Final answer:
Interstellar dust blocks starlight due to its ability to scatter blue light more than red, which causes interstellar reddening and extinction. Despite being sparse, dust accumulates over distances to obscure starlight, similar to smog in a city. Infrared observations help astronomers study dusty regions by reducing this obscuration.
Step-by-step explanation:
The density of interstellar dust is very low, yet it is able to block starlight due to a few key reasons. Despite its sparsity, when dust builds up over vast distances, it can obscure the light of more distant stars much like smog does in a polluted city. The dust particles are roughly the same size as the wavelength of light, and consist of rocky cores with mantles of ice, such as water, ammonia, and methane. These particles particularly scatter blue light more efficiently than red, which causes distant stars to appear redder—a phenomenon known as interstellar reddening. Additionally, this scattering effect leads to interstellar extinction, making stars look both redder and fainter.

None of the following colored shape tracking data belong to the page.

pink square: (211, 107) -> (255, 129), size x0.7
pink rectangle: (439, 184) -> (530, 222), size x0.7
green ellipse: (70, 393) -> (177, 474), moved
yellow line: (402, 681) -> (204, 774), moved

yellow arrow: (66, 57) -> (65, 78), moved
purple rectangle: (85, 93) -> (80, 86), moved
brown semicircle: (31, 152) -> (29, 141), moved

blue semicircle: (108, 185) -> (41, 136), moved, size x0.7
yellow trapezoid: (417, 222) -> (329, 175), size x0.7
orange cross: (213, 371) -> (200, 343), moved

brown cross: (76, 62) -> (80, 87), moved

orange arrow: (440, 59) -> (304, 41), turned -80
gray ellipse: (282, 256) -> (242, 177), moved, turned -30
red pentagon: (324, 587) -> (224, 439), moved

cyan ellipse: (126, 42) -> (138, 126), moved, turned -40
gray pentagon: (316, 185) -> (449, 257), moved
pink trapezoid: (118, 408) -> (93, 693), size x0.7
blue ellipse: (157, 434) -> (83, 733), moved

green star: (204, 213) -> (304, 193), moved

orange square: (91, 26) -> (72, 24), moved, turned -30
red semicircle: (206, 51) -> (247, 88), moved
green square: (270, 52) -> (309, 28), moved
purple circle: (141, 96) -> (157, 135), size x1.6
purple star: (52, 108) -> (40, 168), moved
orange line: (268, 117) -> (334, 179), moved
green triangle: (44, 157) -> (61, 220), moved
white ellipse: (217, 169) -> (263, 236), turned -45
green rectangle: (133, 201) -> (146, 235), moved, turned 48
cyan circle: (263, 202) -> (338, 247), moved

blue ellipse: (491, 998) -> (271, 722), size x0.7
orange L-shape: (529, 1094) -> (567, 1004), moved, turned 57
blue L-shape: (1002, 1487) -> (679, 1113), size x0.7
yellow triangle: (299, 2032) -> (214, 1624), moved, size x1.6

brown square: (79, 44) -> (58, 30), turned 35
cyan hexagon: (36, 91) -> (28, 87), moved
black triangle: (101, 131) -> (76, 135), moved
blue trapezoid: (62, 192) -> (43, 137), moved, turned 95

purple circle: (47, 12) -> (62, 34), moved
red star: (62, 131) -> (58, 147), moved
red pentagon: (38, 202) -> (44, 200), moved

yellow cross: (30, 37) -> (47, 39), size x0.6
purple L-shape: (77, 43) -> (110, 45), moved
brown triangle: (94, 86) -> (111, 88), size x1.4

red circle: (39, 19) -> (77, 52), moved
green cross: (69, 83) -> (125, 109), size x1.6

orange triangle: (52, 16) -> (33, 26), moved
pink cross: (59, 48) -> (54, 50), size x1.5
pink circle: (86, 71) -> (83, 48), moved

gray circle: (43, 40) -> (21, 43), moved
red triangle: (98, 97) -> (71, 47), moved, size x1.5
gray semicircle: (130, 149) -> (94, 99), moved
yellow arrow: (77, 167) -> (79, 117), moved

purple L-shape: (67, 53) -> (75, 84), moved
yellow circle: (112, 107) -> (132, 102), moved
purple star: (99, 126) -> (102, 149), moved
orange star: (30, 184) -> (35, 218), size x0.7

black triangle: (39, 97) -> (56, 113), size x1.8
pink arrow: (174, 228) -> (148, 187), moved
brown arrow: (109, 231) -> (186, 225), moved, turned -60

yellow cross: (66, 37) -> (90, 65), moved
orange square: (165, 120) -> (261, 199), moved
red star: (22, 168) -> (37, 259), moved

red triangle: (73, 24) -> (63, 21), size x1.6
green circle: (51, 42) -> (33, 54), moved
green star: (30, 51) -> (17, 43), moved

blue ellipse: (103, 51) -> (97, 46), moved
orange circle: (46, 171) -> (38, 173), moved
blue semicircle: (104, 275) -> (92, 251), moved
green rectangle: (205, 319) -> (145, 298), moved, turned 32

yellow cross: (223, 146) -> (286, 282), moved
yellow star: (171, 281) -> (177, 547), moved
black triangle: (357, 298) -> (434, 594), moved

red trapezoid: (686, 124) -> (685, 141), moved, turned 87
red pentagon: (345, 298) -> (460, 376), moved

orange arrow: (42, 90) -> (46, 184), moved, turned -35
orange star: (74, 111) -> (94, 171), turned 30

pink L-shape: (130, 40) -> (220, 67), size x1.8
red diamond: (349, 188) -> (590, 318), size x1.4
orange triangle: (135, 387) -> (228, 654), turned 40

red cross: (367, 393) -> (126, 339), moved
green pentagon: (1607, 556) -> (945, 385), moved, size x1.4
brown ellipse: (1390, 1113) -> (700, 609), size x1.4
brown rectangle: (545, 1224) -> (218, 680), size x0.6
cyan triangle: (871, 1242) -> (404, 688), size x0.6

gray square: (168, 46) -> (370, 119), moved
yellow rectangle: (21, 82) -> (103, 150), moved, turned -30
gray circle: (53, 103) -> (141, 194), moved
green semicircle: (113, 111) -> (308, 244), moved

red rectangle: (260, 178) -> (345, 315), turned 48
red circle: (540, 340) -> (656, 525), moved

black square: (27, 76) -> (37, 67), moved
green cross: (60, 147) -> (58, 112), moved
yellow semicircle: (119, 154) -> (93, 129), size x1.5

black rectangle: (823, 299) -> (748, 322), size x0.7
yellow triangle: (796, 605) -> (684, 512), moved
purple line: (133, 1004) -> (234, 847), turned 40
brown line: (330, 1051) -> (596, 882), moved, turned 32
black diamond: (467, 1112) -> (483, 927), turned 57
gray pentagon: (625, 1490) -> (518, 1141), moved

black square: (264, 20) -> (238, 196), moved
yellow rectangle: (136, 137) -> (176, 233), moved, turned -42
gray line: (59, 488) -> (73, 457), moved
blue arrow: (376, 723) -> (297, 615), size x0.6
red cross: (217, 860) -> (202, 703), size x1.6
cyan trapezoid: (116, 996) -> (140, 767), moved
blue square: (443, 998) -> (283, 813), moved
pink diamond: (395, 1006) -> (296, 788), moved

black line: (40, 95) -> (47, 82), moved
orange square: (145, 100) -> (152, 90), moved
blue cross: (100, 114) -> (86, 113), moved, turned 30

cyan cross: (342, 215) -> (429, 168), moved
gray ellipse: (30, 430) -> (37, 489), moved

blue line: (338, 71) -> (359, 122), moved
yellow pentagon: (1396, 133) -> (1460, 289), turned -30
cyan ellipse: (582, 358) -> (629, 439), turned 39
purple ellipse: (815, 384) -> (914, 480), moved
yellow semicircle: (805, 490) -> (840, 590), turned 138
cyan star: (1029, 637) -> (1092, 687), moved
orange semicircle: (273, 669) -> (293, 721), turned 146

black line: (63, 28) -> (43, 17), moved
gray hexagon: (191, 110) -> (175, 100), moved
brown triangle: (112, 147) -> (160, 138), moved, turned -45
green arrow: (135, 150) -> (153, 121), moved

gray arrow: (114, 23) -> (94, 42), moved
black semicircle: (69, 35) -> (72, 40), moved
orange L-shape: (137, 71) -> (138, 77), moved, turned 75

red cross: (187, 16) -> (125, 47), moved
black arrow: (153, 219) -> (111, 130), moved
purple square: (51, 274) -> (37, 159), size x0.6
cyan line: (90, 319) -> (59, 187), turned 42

Dust is detected not only by blocking light but also by emitting heat radiation in the infrared. This emission allows us to identify and study the dust particles. Moreover, the fact that dust grains are not much larger than the wavelength of light, maintains the reddening effect. If they were larger, they would block all colors of light equally. Thus, the unique size of interstellar dust particles is crucial to the observed reddening of starlight.
For scientists, knowing that interstellar dust scatters different wavelengths unequally is insightful in understanding the structure of our Galaxy. When viewing the Galaxy in the infrared spectrum, the obscuration by dust is less severe, which permits astronomers to observe distant cosmic features otherwise hidden by dust in visible light.